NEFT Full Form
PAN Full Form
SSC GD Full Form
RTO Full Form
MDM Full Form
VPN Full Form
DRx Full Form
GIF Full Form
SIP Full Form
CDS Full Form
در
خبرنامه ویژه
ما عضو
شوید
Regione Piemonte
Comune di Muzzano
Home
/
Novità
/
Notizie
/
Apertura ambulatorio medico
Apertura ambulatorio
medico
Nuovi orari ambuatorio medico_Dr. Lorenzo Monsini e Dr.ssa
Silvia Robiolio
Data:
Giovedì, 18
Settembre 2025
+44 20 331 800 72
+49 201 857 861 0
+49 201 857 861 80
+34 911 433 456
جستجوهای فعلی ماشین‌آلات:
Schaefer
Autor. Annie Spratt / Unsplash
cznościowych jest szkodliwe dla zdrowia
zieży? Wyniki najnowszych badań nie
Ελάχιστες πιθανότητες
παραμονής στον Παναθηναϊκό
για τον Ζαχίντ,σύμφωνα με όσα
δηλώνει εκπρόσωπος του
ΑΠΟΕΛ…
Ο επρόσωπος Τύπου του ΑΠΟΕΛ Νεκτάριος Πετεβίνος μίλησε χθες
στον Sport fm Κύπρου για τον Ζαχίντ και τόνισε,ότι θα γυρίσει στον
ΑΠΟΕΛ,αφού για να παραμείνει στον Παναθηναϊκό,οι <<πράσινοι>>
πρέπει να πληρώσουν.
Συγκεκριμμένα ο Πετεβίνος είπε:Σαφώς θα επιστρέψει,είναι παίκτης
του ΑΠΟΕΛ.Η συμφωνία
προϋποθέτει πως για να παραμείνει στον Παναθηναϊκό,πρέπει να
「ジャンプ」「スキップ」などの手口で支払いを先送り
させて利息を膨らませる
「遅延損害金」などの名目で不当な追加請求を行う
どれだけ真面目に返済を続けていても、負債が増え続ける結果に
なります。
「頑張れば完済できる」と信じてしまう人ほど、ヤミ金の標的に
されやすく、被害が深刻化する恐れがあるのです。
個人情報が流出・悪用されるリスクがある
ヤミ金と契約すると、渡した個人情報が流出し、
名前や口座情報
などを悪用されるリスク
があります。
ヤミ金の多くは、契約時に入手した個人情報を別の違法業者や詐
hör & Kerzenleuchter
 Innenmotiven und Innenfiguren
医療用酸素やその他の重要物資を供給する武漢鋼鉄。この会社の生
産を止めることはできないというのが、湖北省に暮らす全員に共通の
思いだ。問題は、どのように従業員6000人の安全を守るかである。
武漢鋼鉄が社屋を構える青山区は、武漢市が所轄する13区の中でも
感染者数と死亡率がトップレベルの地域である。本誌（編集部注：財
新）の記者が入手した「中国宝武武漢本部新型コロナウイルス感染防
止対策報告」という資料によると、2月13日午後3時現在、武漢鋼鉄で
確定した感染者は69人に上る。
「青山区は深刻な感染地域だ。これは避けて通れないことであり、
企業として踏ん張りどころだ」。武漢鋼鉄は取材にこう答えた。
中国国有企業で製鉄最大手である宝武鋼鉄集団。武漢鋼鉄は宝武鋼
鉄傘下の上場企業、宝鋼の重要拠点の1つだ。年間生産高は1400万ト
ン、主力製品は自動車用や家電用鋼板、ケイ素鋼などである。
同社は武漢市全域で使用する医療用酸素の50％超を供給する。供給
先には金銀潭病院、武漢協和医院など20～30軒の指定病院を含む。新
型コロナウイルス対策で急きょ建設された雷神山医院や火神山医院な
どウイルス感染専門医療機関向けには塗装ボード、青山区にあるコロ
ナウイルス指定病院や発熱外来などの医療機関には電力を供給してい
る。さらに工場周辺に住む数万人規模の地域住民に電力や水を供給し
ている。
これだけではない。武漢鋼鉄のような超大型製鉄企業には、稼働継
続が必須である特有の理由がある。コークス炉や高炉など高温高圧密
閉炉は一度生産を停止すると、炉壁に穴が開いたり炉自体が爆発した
- - -
**ACTIVITY:** Using only the listing above, restate exactly the lines from the line containing "Silvia Robiolio" through the line containing "医療用酸素やその他の重要物資を供給する武漢鋼鉄。この会社の生", both included.

**RESPONSE BOX:**
Silvia Robiolio
Data:
Giovedì, 18
Settembre 2025
+44 20 331 800 72
+49 201 857 861 0
+49 201 857 861 80
+34 911 433 456
جستجوهای فعلی ماشین‌آلات:
Schaefer
Autor. Annie Spratt / Unsplash
cznościowych jest szkodliwe dla zdrowia
zieży? Wyniki najnowszych badań nie
Ελάχιστες πιθανότητες
παραμονής στον Παναθηναϊκό
για τον Ζαχίντ,σύμφωνα με όσα
δηλώνει εκπρόσωπος του
ΑΠΟΕΛ…
Ο επρόσωπος Τύπου του ΑΠΟΕΛ Νεκτάριος Πετεβίνος μίλησε χθες
στον Sport fm Κύπρου για τον Ζαχίντ και τόνισε,ότι θα γυρίσει στον
ΑΠΟΕΛ,αφού για να παραμείνει στον Παναθηναϊκό,οι <<πράσινοι>>
πρέπει να πληρώσουν.
Συγκεκριμμένα ο Πετεβίνος είπε:Σαφώς θα επιστρέψει,είναι παίκτης
του ΑΠΟΕΛ.Η συμφωνία
προϋποθέτει πως για να παραμείνει στον Παναθηναϊκό,πρέπει να
「ジャンプ」「スキップ」などの手口で支払いを先送り
させて利息を膨らませる
「遅延損害金」などの名目で不当な追加請求を行う
どれだけ真面目に返済を続けていても、負債が増え続ける結果に
なります。
「頑張れば完済できる」と信じてしまう人ほど、ヤミ金の標的に
されやすく、被害が深刻化する恐れがあるのです。
個人情報が流出・悪用されるリスクがある
ヤミ金と契約すると、渡した個人情報が流出し、
名前や口座情報
などを悪用されるリスク
があります。
ヤミ金の多くは、契約時に入手した個人情報を別の違法業者や詐
hör & Kerzenleuchter
 Innenmotiven und Innenfiguren
医療用酸素やその他の重要物資を供給する武漢鋼鉄。この会社の生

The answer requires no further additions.